### [Data to process]

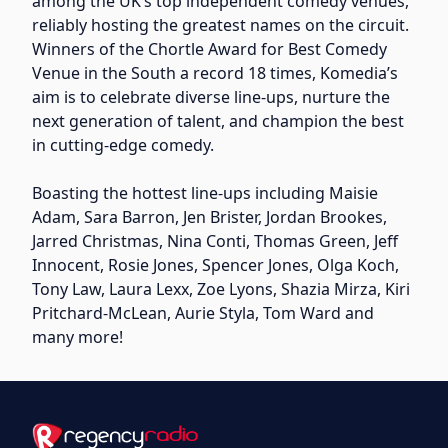
among the UK’s top independent comedy venues,
reliably hosting the greatest names on the circuit.
Winners of the Chortle Award for Best Comedy
Venue in the South a record 18 times, Komedia’s
aim is to celebrate diverse line-ups, nurture the
next generation of talent, and champion the best
in cutting-edge comedy.
Boasting the hottest line-ups including Maisie
Adam, Sara Barron, Jen Brister, Jordan Brookes,
Jarred Christmas, Nina Conti, Thomas Green, Jeff
Innocent, Rosie Jones, Spencer Jones, Olga Koch,
Tony Law, Laura Lexx, Zoe Lyons, Shazia Mirza, Kiri
Pritchard-McLean, Aurie Styla, Tom Ward and
many more!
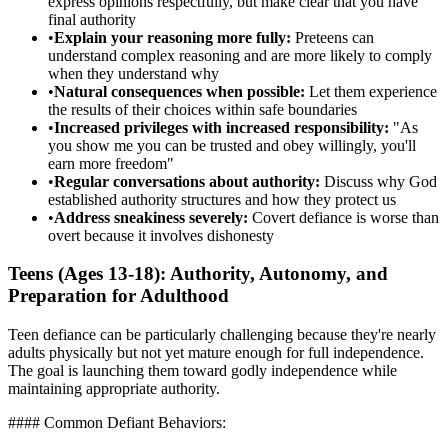
express opinions respectfully, but make clear that you have
final authority
•
Explain your reasoning more fully:
Preteens can
understand complex reasoning and are more likely to comply
when they understand why
•
Natural consequences when possible:
Let them experience
the results of their choices within safe boundaries
•
Increased privileges with increased responsibility:
"As
you show me you can be trusted and obey willingly, you'll
earn more freedom"
•
Regular conversations about authority:
Discuss why God
established authority structures and how they protect us
•
Address sneakiness severely:
Covert defiance is worse than
overt because it involves dishonesty
Teens (Ages 13-18): Authority, Autonomy, and
Preparation for Adulthood
Teen defiance can be particularly challenging because they're nearly
adults physically but not yet mature enough for full independence.
The goal is launching them toward godly independence while
maintaining appropriate authority.
#### Common Defiant Behaviors:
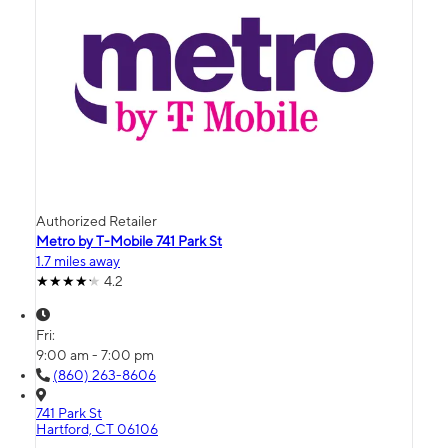
Authorized Retailer
Metro by T-Mobile 741 Park St
1.7 miles away
4.2
Fri:
9:00 am - 7:00 pm
(860) 263-8606
741 Park St
Hartford, CT 06106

### [What is expected]
Go through the entries above and report every line in which the word "them" appears.

### [Completed exercise]
Let them experience
The goal is launching them toward godly independence while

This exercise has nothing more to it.